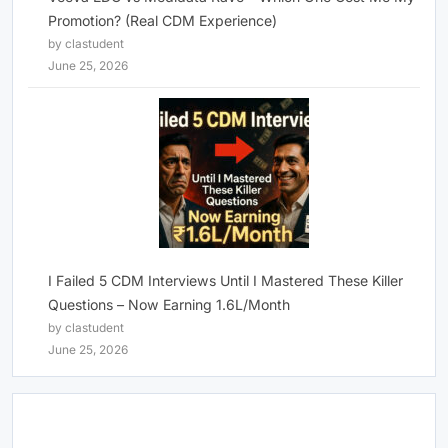
Promotion? (Real CDM Experience)
by clastudent
June 25, 2026
I Failed 5 CDM Interviews Until I Mastered These Killer
Questions – Now Earning 1.6L/Month
by clastudent
June 25, 2026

§ **Work to be completed**:
Set down the line that contains "I Failed 5 CDM" exactly. Do the same for each later line of the data, through the end, and add nothing.

§ **Answer for this exercise**:
I Failed 5 CDM Interviews Until I Mastered These Killer
Questions – Now Earning 1.6L/Month
by clastudent
June 25, 2026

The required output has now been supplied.